Reading Journal 2

This text highlights the complexity of identity and challenges the normalcy of binary systems. It also shares the importance of being aware of our own biases and prejudices.  One concept I would like to highlight from the text is on Class. When the text states, “Contrary to the fact that white women as a group are the largest recipients of welfare.” It unveils the misleading narrative that Black people and P.O.C are the main groups that utilize government assistant. This adverse narrative paints minorities as weak, incapable, lazy, and inferior and it also keeps us in a state of oppression. In the literary element “The Danger of a Single Story” by Chimamanda Ngozi Adichie ignites awareness of social ignorance to other cultural values and moral obligation that differs from our own. It also places importance on one’s individual truth and story, most importantly it challenges us to start the narrative of a story with “secondly”. This is to imply that there is more to the story than what has been told and manipulated in favor of the storyteller.

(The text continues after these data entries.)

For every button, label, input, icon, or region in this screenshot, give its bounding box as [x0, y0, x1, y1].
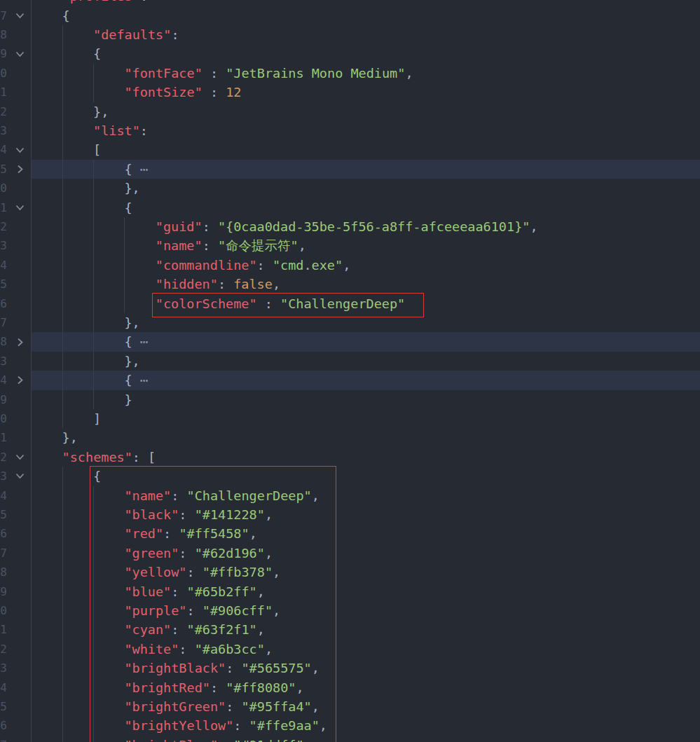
indent-guide [31, 6, 32, 25]
indent-guide [62, 294, 63, 313]
code-text: "hidden": false, [156, 275, 280, 294]
indent-guide [31, 179, 32, 198]
code-line: 11"fontSize" : 12 [0, 83, 700, 102]
line-number: 45 [0, 505, 7, 524]
indent-guide [31, 601, 32, 620]
line-number: 24 [0, 256, 7, 275]
indent-guide [62, 505, 63, 524]
line-number: 12 [0, 102, 7, 121]
line-number: 52 [0, 640, 7, 659]
code-line: 14[ [0, 140, 700, 159]
indent-guide [62, 236, 63, 255]
code-text: "fontSize" : 12 [124, 83, 241, 102]
fold-chevron-expanded-icon[interactable] [13, 448, 27, 467]
indent-guide [31, 409, 32, 428]
code-line: 9{ [0, 44, 700, 63]
fold-chevron-collapsed-icon[interactable] [13, 332, 27, 351]
line-number: 54 [0, 678, 7, 697]
indent-guide [93, 659, 94, 678]
indent-guide [93, 256, 94, 275]
indent-guide [62, 332, 63, 351]
fold-ellipsis[interactable]: ⋯ [132, 162, 148, 177]
indent-guide [62, 217, 63, 236]
indent-guide [31, 64, 32, 83]
code-text: }, [62, 428, 78, 447]
indent-guide [31, 659, 32, 678]
indent-guide [31, 544, 32, 563]
indent-guide [93, 275, 94, 294]
indent-guide [31, 44, 32, 63]
indent-guide [62, 83, 63, 102]
line-number: 42 [0, 448, 7, 467]
line-number: 53 [0, 659, 7, 678]
indent-guide [31, 217, 32, 236]
indent-guide [93, 582, 94, 601]
line-number: 55 [0, 697, 7, 716]
line-number: 56 [0, 716, 7, 735]
code-line: 39} [0, 390, 700, 409]
indent-guide [62, 179, 63, 198]
indent-guide [62, 544, 63, 563]
code-line: 23"name": "命令提示符", [0, 236, 700, 255]
indent-guide [93, 236, 94, 255]
code-text: "white": "#a6b3cc", [124, 640, 273, 659]
fold-chevron-collapsed-icon[interactable] [13, 160, 27, 179]
code-text: "purple": "#906cff", [124, 601, 280, 620]
code-line: 52"white": "#a6b3cc", [0, 640, 700, 659]
indent-guide [93, 83, 94, 102]
code-line: 7{ [0, 6, 700, 25]
fold-ellipsis[interactable]: ⋯ [132, 334, 148, 349]
indent-guide [62, 160, 63, 179]
fold-chevron-collapsed-icon[interactable] [13, 371, 27, 390]
indent-guide [62, 313, 63, 332]
fold-chevron-expanded-icon[interactable] [13, 467, 27, 486]
code-line: 25"hidden": false, [0, 275, 700, 294]
line-number: 43 [0, 467, 7, 486]
code-text: }, [124, 352, 139, 371]
code-text: [ [93, 140, 101, 159]
line-number: 15 [0, 160, 7, 179]
code-text: "brightRed": "#ff8080", [124, 678, 303, 697]
code-line: 50"purple": "#906cff", [0, 601, 700, 620]
indent-guide [93, 294, 94, 313]
line-number: 39 [0, 390, 7, 409]
code-line: 13"list": [0, 121, 700, 140]
code-text: }, [124, 179, 139, 198]
code-line: 20}, [0, 179, 700, 198]
indent-guide [31, 486, 32, 505]
line-number: 44 [0, 486, 7, 505]
fold-chevron-expanded-icon[interactable] [13, 44, 27, 63]
indent-guide [93, 332, 94, 351]
indent-guide [31, 294, 32, 313]
line-number: 34 [0, 371, 7, 390]
code-text: "name": "ChallengerDeep", [124, 486, 319, 505]
indent-guide [124, 236, 125, 255]
code-line: 51"cyan": "#63f2f1", [0, 620, 700, 639]
fold-chevron-expanded-icon[interactable] [13, 140, 27, 159]
line-number: 10 [0, 64, 7, 83]
indent-guide [93, 64, 94, 83]
indent-guide [62, 486, 63, 505]
json-settings-editor[interactable]: 6"profiles":7{8"defaults":9{10"fontFace"… [0, 0, 700, 742]
indent-guide [62, 25, 63, 44]
indent-guide [62, 601, 63, 620]
fold-chevron-expanded-icon[interactable] [13, 198, 27, 217]
indent-guide [31, 332, 32, 351]
code-text: { ⋯ [124, 371, 147, 390]
code-line: 6"profiles": [0, 0, 700, 6]
fold-ellipsis[interactable]: ⋯ [132, 373, 148, 387]
indent-guide [31, 505, 32, 524]
code-line: 10"fontFace" : "JetBrains Mono Medium", [0, 64, 700, 83]
indent-guide [31, 256, 32, 275]
line-number: 25 [0, 275, 7, 294]
indent-guide [62, 640, 63, 659]
code-line: 57"brightBlue": "#91ddff", [0, 736, 700, 742]
indent-guide [62, 524, 63, 543]
indent-guide [62, 697, 63, 716]
indent-guide [93, 352, 94, 371]
fold-chevron-expanded-icon[interactable] [13, 6, 27, 25]
code-text: "red": "#ff5458", [124, 524, 256, 543]
line-number: 21 [0, 198, 7, 217]
line-number: 50 [0, 601, 7, 620]
indent-guide [31, 448, 32, 467]
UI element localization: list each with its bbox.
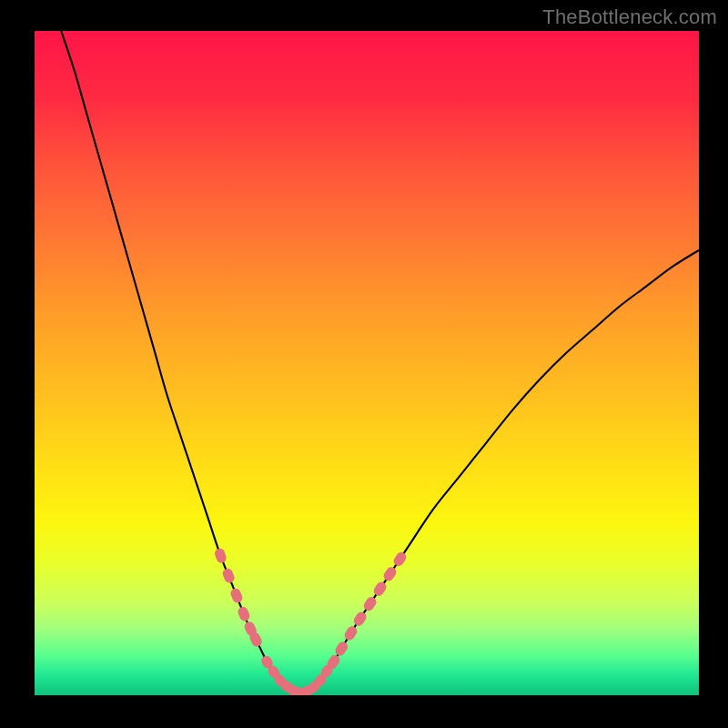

Another concept I would like to highlight is the sex/gender/sexuality system notion.  When the text states, “Because “mothering” is not seen as work, but as a woman’s “natural” behavior, she is not compensated in a way that reflects how difficult the work is.” It raises the awareness of the socially imposed relationship between women and motherhood.  In the literary work, “Reason, Gender and Moral Theory”, Virginia Held dismantles the male perspective in philosophy when she states, “Women have been seen as emotional rather than rational beings, and thus is incapable of full moral personhood”. Held reveals the misogynistic views of philosophers and stoicism. She captures how women throughout history/philosophy were often portrayed as weak and incapable of being logical due to their “sentimental nature”.  I challenge this theory because it is declared and dismisses the complexities of womanhood. There are plenty of women who may not want to have children and are not compelled to become mothers or wives. There isn’t just one concept/ single story female gender/womanhood nor there a just one way of expressing it.

The third concept is Transgender and intersex. This has enlightened my understanding of boundaries placed on the human body. This concept reminded me of the literary work “Monster Culture” by Jefferey Jerome Cohen. Throughout the text, Cohen incorporates the monster’s desire to be interpreted and understood without placing it in a class that fits the status quo.